* [WHAT IS EXPECTED] Only the lines that hold "Масъул" should be in the answer, each copied from the data below.

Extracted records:
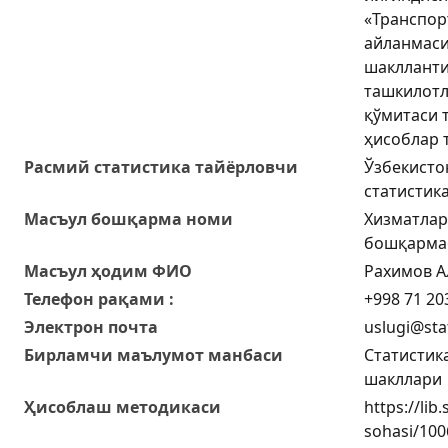
«Транспор
айланмаси
шаклланти
ташкилотл
қўмитаси 
ҳисоблар 
Расмий статистика тайёрловчи
Ўзбекисто
статистик
Масъул бошқарма номи
Хизматлар
бошқарма
Масъул ҳодим ФИО
Рахимов А
Телефон рақами :
+998 71 203
Электрон почта
uslugi@sta
Бирламчи маълумот манбаси
Статистик
шакллари
Ҳисоблаш методикаси
https://lib
sohasi/1006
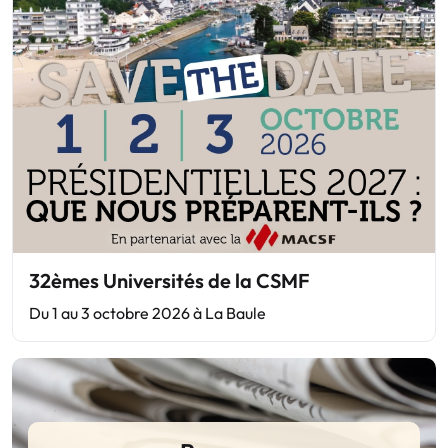
32èmes Universités de la CSMF
Du 1 au 3 octobre 2026 à La Baule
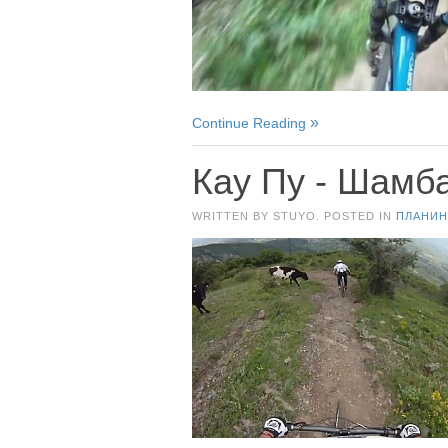
Continue Reading
Кау Пу - Шамб
WRITTEN BY STUYO. POSTED IN
ПЛАНИН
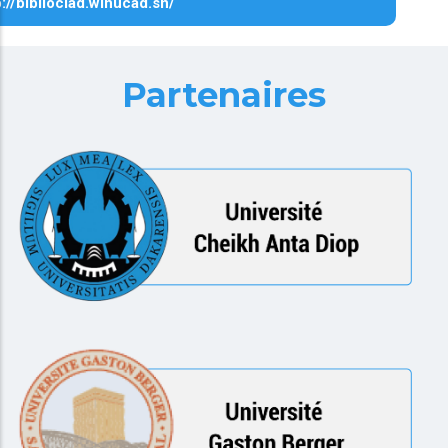
p://biblioclad.winucad.sn/
Partenaires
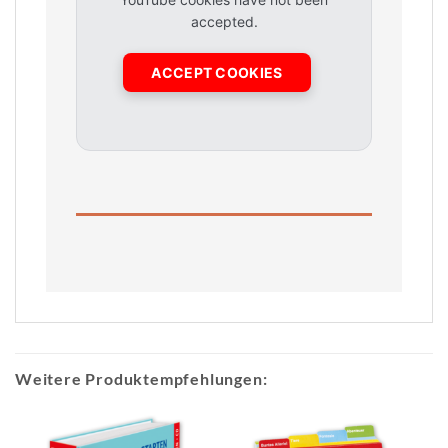
accepted.
ACCEPT COOKIES
Weitere Produktempfehlungen:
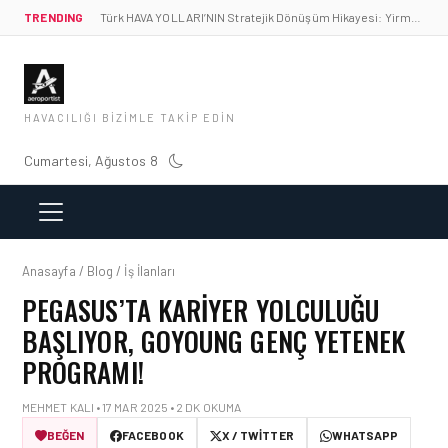
TRENDING
Türk HAVA YOLLARI’NIN Stratejik Dönüşüm Hikayesi: Yirmibirinci Yüzyıl Göktürkleri
HAVACILIĞI BIZIMLE TAKIP EDIN
Cumartesi, Ağustos 8
Anasayfa / Blog / İş İlanları
PEGASUS’TA KARIYER YOLCULUĞU
BAŞLIYOR, GOYOUNG GENÇ YETENEK
PROGRAMI!
MEHMET KALI • 17 MAR 2025 • 2 DK OKUMA
BEĞEN
FACEBOOK
X / TWITTER
WHATSAPP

* [WRITTEN RESPONSE]
Масъул бошқарма номи
Масъул ҳодим ФИО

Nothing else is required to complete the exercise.